Who’s the last human standing? Not the manager
In a glass cabin sits Mr Rao, a manager who has survived 20 appraisal cycles by the simple expedient of never deciding anything. Before him sit this year’s contestants for one remaining seat: Sharma, carbon-based, and SH4RM4, cloud-based. Each has been invited to demonstrate why the other is unnecessary, a modern way of building team spirit.
The machine goes first, as machines do, having no politeness to slow it down. “This year I resolved 14,000 tickets, attended zero birthday celebrations in the conference room, took no sick leave, and my uptime was 99.99%.” It pauses for effect, an effect it learned from a dataset. “Sharma’s uptime, adjusted for tea, was 61%.”
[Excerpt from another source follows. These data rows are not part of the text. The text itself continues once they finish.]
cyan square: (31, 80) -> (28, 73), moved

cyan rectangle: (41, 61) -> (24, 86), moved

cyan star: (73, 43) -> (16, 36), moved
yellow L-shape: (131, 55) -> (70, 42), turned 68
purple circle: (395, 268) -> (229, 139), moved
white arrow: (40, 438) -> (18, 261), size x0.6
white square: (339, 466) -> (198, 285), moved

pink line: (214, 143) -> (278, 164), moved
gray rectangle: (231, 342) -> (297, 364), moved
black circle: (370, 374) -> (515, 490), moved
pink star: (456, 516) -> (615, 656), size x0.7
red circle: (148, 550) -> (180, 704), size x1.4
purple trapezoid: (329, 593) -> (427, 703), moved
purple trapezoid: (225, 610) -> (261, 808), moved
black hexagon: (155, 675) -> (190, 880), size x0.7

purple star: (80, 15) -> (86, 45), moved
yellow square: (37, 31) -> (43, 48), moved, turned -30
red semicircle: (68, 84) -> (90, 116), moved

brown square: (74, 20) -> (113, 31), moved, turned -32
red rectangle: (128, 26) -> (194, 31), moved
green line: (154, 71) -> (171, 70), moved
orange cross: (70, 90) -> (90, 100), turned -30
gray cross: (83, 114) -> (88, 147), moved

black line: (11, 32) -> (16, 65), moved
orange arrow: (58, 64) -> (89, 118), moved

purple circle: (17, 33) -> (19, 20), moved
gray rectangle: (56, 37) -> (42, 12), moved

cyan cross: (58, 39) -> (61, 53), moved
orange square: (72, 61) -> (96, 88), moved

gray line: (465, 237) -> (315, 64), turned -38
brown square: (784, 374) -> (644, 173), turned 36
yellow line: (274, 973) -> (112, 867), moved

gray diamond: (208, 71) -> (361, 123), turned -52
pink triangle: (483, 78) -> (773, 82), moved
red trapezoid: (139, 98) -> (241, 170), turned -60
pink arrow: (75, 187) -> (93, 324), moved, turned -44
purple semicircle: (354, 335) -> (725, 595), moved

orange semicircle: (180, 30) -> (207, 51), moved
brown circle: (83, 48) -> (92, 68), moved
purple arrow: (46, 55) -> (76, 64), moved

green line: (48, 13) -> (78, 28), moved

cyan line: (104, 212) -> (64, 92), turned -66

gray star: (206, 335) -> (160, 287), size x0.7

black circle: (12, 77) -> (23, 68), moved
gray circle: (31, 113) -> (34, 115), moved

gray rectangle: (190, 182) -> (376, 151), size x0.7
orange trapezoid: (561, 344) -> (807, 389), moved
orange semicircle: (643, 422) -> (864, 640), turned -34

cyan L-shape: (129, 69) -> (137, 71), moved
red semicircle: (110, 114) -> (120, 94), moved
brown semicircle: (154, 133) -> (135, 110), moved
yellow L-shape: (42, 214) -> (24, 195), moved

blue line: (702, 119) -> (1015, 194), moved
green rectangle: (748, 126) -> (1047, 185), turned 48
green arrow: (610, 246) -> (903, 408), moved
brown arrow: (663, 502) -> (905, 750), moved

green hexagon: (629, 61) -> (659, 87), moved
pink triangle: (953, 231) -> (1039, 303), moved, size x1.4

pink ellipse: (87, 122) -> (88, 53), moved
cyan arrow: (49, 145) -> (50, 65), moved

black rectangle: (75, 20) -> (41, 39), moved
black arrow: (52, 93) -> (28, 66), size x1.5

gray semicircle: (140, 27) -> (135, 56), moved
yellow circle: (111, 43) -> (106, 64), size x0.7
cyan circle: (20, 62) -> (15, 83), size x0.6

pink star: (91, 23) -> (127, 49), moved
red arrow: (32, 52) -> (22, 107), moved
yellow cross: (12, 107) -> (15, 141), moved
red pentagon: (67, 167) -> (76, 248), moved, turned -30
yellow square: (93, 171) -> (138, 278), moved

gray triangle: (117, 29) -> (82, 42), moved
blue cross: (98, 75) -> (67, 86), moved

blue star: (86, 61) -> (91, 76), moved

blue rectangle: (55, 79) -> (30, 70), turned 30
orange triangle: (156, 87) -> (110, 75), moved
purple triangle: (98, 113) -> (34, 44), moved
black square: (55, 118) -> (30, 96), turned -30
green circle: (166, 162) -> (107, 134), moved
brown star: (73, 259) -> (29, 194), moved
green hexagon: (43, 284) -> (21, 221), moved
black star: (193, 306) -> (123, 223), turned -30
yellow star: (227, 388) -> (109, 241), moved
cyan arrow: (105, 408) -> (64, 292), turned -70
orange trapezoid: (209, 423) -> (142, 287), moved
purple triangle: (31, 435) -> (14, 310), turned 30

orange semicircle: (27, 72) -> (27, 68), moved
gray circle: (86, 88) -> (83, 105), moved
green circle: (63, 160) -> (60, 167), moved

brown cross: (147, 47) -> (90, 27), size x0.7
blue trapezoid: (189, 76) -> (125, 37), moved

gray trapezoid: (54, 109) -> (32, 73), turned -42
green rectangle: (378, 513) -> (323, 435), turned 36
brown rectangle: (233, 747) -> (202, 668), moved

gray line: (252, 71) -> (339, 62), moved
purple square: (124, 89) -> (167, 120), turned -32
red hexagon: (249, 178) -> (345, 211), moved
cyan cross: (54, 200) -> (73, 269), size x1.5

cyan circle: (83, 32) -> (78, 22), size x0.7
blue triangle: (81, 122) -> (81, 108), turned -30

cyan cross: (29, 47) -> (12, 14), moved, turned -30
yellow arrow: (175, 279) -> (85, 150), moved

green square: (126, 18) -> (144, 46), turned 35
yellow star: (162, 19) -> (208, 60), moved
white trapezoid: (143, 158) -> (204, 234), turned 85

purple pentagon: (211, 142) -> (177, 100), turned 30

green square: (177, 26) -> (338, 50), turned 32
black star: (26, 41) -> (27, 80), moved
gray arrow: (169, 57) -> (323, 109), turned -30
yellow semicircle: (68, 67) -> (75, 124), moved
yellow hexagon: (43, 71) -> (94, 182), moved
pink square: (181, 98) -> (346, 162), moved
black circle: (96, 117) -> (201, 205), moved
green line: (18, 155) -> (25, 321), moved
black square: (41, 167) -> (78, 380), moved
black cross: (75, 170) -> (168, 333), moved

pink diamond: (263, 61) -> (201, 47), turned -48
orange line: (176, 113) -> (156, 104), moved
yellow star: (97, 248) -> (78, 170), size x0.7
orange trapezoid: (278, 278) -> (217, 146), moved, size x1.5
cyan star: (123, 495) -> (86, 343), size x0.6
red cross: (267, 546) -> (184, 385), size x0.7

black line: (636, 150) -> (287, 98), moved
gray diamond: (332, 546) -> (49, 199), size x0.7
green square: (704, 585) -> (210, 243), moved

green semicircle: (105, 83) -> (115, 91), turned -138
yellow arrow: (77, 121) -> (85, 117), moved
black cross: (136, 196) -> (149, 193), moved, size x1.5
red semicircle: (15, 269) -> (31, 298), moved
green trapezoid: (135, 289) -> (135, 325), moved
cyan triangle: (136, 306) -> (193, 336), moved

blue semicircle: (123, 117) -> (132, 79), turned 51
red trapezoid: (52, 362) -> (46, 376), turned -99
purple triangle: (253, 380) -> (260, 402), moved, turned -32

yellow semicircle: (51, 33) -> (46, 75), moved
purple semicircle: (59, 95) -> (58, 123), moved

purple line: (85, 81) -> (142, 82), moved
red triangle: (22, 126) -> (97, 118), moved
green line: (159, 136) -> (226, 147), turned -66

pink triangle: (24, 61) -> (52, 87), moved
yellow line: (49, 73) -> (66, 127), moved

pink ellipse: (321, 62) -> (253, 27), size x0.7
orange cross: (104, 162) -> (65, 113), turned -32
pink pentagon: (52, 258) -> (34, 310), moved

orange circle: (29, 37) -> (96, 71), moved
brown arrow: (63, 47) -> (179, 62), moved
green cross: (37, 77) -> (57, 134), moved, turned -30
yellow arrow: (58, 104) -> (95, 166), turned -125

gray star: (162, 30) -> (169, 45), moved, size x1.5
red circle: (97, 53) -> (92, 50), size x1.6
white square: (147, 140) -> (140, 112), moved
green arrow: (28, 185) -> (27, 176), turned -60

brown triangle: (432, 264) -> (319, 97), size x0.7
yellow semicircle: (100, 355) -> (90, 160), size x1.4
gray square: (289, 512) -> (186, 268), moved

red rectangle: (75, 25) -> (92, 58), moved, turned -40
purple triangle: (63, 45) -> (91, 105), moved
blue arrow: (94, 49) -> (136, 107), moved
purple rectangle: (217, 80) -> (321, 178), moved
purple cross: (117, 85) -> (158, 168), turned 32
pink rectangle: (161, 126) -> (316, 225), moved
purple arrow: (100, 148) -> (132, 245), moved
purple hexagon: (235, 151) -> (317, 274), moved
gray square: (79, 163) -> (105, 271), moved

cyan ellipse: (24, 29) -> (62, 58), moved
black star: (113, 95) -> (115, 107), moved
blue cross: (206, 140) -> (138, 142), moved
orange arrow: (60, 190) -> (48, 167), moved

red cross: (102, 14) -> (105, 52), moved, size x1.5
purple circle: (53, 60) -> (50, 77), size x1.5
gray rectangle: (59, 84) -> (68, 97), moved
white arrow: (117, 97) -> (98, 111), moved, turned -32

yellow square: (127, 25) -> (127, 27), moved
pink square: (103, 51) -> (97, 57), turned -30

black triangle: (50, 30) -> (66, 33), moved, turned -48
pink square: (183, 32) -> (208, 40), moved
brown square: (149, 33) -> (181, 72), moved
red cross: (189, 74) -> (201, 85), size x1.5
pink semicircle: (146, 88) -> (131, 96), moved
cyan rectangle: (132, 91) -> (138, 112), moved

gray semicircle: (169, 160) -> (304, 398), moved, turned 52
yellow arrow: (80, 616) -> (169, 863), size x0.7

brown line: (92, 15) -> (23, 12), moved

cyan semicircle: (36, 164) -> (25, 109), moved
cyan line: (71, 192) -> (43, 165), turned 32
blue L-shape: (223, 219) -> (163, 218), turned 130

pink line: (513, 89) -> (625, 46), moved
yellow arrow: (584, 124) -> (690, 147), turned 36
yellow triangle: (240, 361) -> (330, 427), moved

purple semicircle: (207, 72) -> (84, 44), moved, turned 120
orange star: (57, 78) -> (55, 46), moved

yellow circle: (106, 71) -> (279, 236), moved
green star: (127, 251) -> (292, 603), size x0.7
Sharma is unmoved. “Sir, in March the Ahmedabad client called to cancel the contract. I asked after her daughter’s board exams, listened for 40 minutes, and the contract doubled. Empathy, sir, is not yet available on subscription.”
“I processed that client’s invoice in 0.3 seconds,” says the bot. “And I once delayed an invoice 3 weeks out of pure tact, which is why the client still exists. Speed is what you offer a customer when you do not know him,” says Sharma. The bot attempts sentiment, as a chess move. “I have been trained on the complete work of every employee, including Mr Sharma.” “That is precisely the trouble,” murmurs Sharma. “It knows the cost of everything and the value of nothing.” The bot calculates the cost of this insult at 0.002 paise and files it under feedback.
Mr Rao listens with mounting unease. Every decision he might take, the bot takes faster, and without the committee. Every handshake he might offer, Sharma offers warmer, and with better gossip. And so, the appraisal ends with the only honest rating ever recorded in the system. Mr Rao opens his laptop, thinks resignation, the bot immediately types it out. From force of habit, he asks the bot to rephrase it elegantly, and Sharma to deliver it with feeling. Both, for once, exceed expectations.
He walks out a free man, past half a million employees and half a million agents, reflecting that he is the only one in the building who knows exactly what his job no longer is. To lose one employee to a machine, is a misfortune. To lose the manager to clarity, looks suspiciously like progress.
Disclaimer
Views expressed above are the author’s own.